The Art of Framing: 7 Leadership Tricks to Sell Your Story

As the year ends, many of us are firming up budgets for work, vacation plans for family, camps for kids, etc. Each of these exercises requires some level of leadership. You need to sell your budget internally. You need to build alignment with your significant other on the ideal location for summer vacation and you need to motivate your kids around that robotics camp (a 21st century trick for getting kids to summer school).

What do all of those actions have in common? You need to sell your story and “frame” your ideas.

Framing is about how you package and tell your story and it’s a serious leadership responsibility. As a leader, you are trying to drive change – motivating people, partners, organizations and countless others to act. More importantly, you are trying to get them to act on something before they may recognize the need to act. You are trying to build awareness and excitement about what could be.

Begin with a vision

Right now at work, most of our teams are planning their future, or at least the next 12 months of it. But as we plan the future and try to build excitement, how do we do it? Traditionally, it’s been done through numbers, spreadsheets, policy templates, planning meetings….and OMG stop!!! I can actually hear my energy dying a bit more with each of those words. Those boring, pointless and so-not-exciting words. Don’t get me wrong. I understand and agree we need goals and budgets, but we should not start with them. They should be the end result of something much bigger. We need to begin with a vision and a sense of purpose.

I have budgets and goals, but I start my planning with themes that center on what we are trying to achieve. The numbers and budgets tell us how (and if) we can afford it. Both are important, but usually only one gets done: the budget. And for most, that is usually an incremental planning exercise, not a dreaming exercise. Another way to look at it: budget planning is same-old process, same-old way, whereas a dreaming exercise is the very start of driving change. Potentially GREAT change.
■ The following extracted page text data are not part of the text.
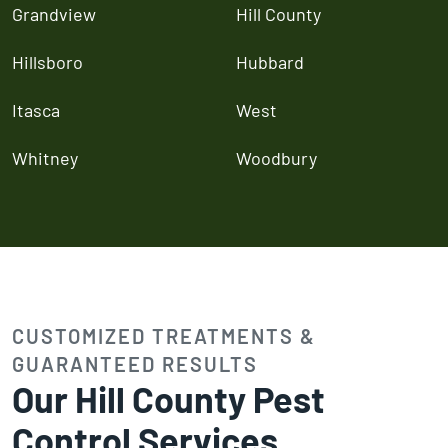
Grandview
Hill County
Hillsboro
Hubbard
Itasca
West
Whitney
Woodbury
CUSTOMIZED TREATMENTS &
GUARANTEED RESULTS
Our Hill County Pest
Control Services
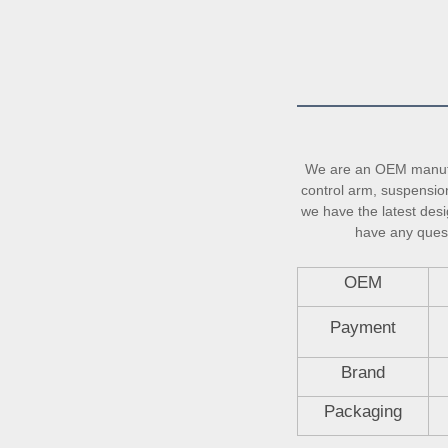
We are an OEM manufac
control arm, suspension 
we have the latest desi
have any questi
OEM
Payment
Brand
Packaging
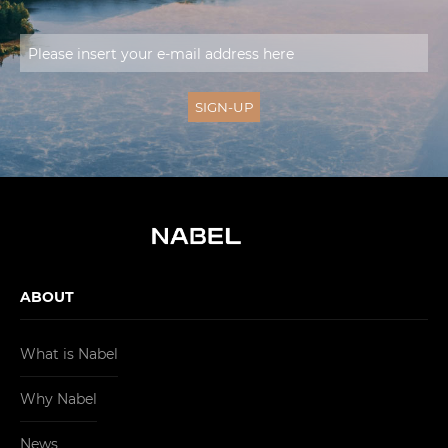
ABOUT
What is Nabel
Why Nabel
News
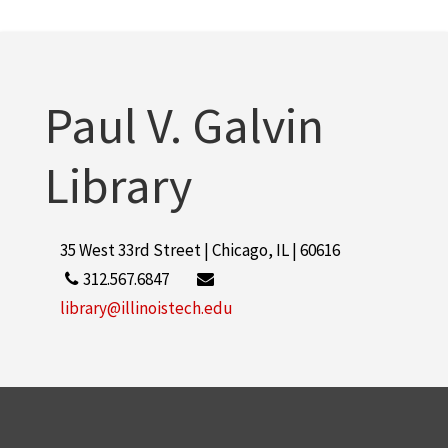
Paul V. Galvin
Library
35 West 33rd Street | Chicago, IL | 60616
312.567.6847
library@illinoistech.edu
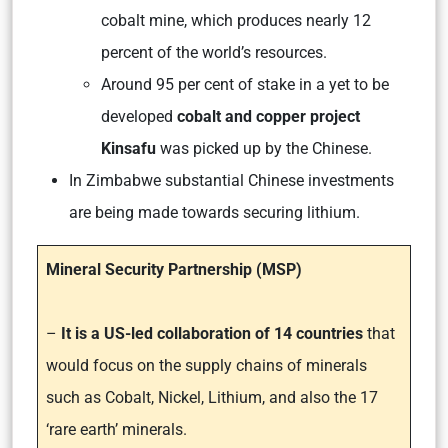
cobalt mine, which produces nearly 12
percent of the world’s resources.
Around 95 per cent of stake in a yet to be
developed
cobalt and copper project
Kinsafu
was picked up by the Chinese.
In Zimbabwe substantial Chinese investments
are being made towards securing lithium.
Mineral Security Partnership (MSP)
–
It is a US-led collaboration of 14 countries
that
would focus on the supply chains of minerals
such as Cobalt, Nickel, Lithium, and also the 17
‘rare earth’ minerals.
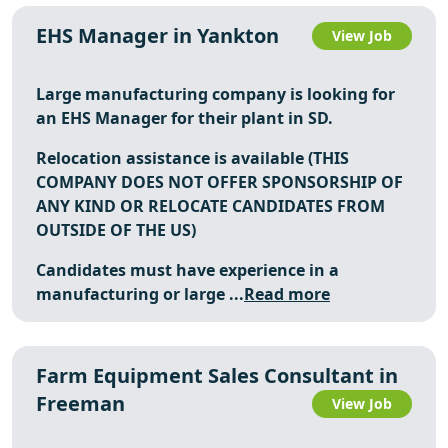
EHS Manager in Yankton
View Job
Large manufacturing company is looking for
an
EHS Manager
for their plant in SD.
Relocation assistance is available (THIS
COMPANY DOES NOT OFFER SPONSORSHIP OF
ANY KIND OR RELOCATE CANDIDATES FROM
OUTSIDE OF THE US)
Candidates must have experience in a
manufacturing or large ...
Read more
Farm Equipment Sales Consultant in
Freeman
View Job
At this time of year, we put our teams through these tasks and then we ask them to get excited, be optimistic, put their hearts into it. Really? As leaders, we cannot settle for doing this; we need to hold ourselves to a higher standard. We need to tap into the energy of our teams. Simply put, we need to frame the opportunity.

The art of framing

Framing is an art, not a science. You need to be willing to experiment and practice framing. Here are a few tricks to successfully frame your ideas:

  1. Know your audience. Remember the goal is to motivate and excite them, not show what you know. You want them to make this their story, a story they will be excited to tell others.
  2. Create themes. 3 to 5 people will not remember more than 3-5 themes. Without themes they will find it hard to understand and communicate your message
  3. Focus on hope, not fear. If you want people to be open and dream, you need to inspire hope. Fear triggers a fight-or-flight response and closes people off to thinking about what’s possible.
  4. Use emotion and passion. Think about words that carry energy. Think, talk and write with words that get others excited.
  5. Consider tone and cadence. When you frame your story live and in person, think about pace and tone. Walk and move as you speak, while looking at and connecting with the audience; it drives up the energy.
  6. Paint a picture. Make sure you have framed a picture that your team can see themselves in – a picture they would enjoy being a part of. A picture, not of numbers and budgets, but of people and purpose.
  7. Learn from each encounter. You will frame and deliver ideas countless times. Watch the reaction of the audience, engage with others during and after the presentation. Listen, learn and add more color to your canvas each time. The secret to successful framing is that it’s never quite complete. That’s what makes it so inclusive, energizing and believable.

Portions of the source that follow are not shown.